Other than the sentence, the guilty will also have to pay for the loss caused to the property. The bill provides for the setting up of a competent authority which will assess the loss. The amount can also be recovered by attaching the property of the accused.
The definition of damaging act included agitations, strikes, dharnas, bandh or demonstrations, blockades of rail or road traffic by which any damage is caused to public or private property.
The Act further laid down that an offence committed under the new law would be non-bailable and a videographic evidence of the “damaging act” would be sufficient to arrest and prosecute the accused.
The bill was passed in the assembly despite opposition with deputy chief minister Sukhbir Singh Badal explaining that the bill had been introduced and was to be enacted following instructions of the Supreme Court.
However, more than a year later when all the modalities have been completed and the act only needs to be notified following the approval of the chief minister, the government is delaying its implementation.
Sources say with the ongoing situation in Punjab where the government is faced with severe opposition from various quarters, the CM does not want to give protesters another reason to take to the streets.

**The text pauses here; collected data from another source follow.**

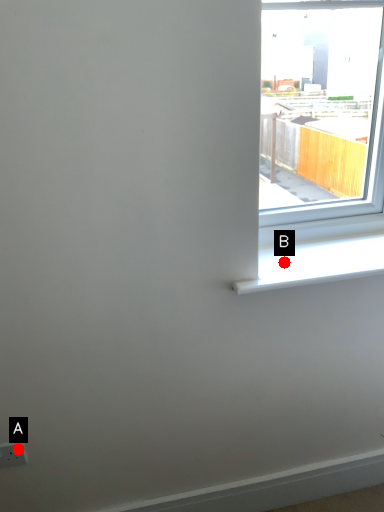 Question: Two points are circled on the image, labeled by A and B beside each circle. Which point is farther from the camera taking this photo?

Choices:
 (A) A is further
 (B) B is further

Answer: (B) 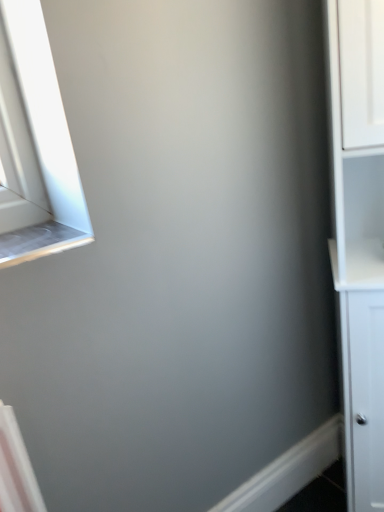 Where is `white glossy cabinet at right`? The height and width of the screenshot is (512, 384). white glossy cabinet at right is located at coordinates (359, 236).

Measure the distance between white glossy cabinet at right and camera.

white glossy cabinet at right is 71.50 centimeters from camera.

What do you see at coordinates (359, 236) in the screenshot? I see `white glossy cabinet at right` at bounding box center [359, 236].

In order to face white glossy cabinet at right, should I rotate leftwards or rightwards?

A host of farmer bodies who have been in a protest mode for almost two months now, demanding higher compensation for the damaged cotton crops and better prices for basmati, have also demanded that the act should not be implemented.
In a statement issued last week, leaders of the Swaraj Lehar said the Act was “an assault on the civil liberties of the people of Punjab by the illegitimate and morally corrupt government of Parkash Singh Badal.”